At the same time hung-over Louise foolishly makes a trip to the store to buy the kid breakfast. Linnaker tails Louise home from the market, knifes her, and snatches Jodie. Fever returns to the flat with Vigilante to discover her best friend and roommate bleeding to death on the floor. Distraught, she vows to avenge Louise.
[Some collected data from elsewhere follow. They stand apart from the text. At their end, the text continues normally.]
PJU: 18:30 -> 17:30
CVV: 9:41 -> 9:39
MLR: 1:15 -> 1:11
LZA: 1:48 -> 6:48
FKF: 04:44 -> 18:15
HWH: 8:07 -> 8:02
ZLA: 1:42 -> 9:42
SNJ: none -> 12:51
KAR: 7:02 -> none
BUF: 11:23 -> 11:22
Searching the back streets for Linnaker, Fever is more savvy than the uptight Vigilante. She has better luck questioning neighborhood people and laughs when his fancy motorbike is stripped for parts while chained to a lamppost. As they continue their search--Fever driving and Vigilante riding in the back after she almost ditches him--she kids him mercilessly about his moral rectitude. One of her girlfriends sees them and asks if he's G.I.B (good in bed). Fever replies "He's OK if you put a bag over his politics." Later, this exchange takes place:

Meanwhile, Linnaker makes plans to drive to the Adirondacks with Jodie, whom he obviously adores. In voiceover we hear him reading excerpts from the tender letters he wrote her from prison, pleading for her not to think of him as a monster. In the car, he frets that her mother has "turned her against him." With the child in tow, he steals a pistol from a gun store, then pushes the proprietor's head through the glass display case.
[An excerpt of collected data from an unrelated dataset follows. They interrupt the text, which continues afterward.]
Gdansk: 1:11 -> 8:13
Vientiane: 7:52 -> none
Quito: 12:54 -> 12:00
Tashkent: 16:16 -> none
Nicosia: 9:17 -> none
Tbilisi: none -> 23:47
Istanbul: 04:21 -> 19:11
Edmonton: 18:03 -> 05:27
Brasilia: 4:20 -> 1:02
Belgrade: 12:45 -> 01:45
As Linnaker's car is pulling out of the store parking lot, Fever spots him and Vigilante shoots out his tires. Linnaker flees on foot, taking Jodie with him. Vigilante catches up with him and the two fight. Jodie screams for them to stop. Linnaker drops his gun and Jodie picks it up. Then, surprisingly, she takes aim and shoots, not Linnaker, but Vigilante, in the shoulder. Before Linnaker can grab Jodie again Fever comes around a corner, hits him with her car, and in an act of cold premeditation, locks the rear wheels on her 4WD vehicle and makes a mess of him with the spinning front tires.

At the end of the story, Jodie is taken to the hospital (in shock). Fever kisses Vigilante before leaving town, which she must do to avoid explaining 40 kilos of marijuana found in the apartment with her dead roommate. Chase returns to his flat, nursing his bandaged shoulder, and as he is taking off his costume we hear the voice of the dead Linnaker reading more excerpts from his gentle prison letters to Jodie.

OK, let's count the ways this story is subversive: (1) Vigilante is a peripheral character, and kind of a buffoon (2) Two females, operating "outside the law," are strong, smart, sympathetic leads; the one who survives is cleverer than Vigilante (3) The child molester loves his daughter (4) More troubling, the daughter loves him and uses violence to protect him (5) Just as our sympathies are vacillating because of the daughter's unexpected if misplaced feelings for her father, we watch her become an orphan (as does she) in a spectacularly sadistic fashion. This is played as black comedy. By contrast, the upcoming Hollywood Punisher appears from the trailer to be a typical, by-the-numbers Xtreme Revenge fantasy.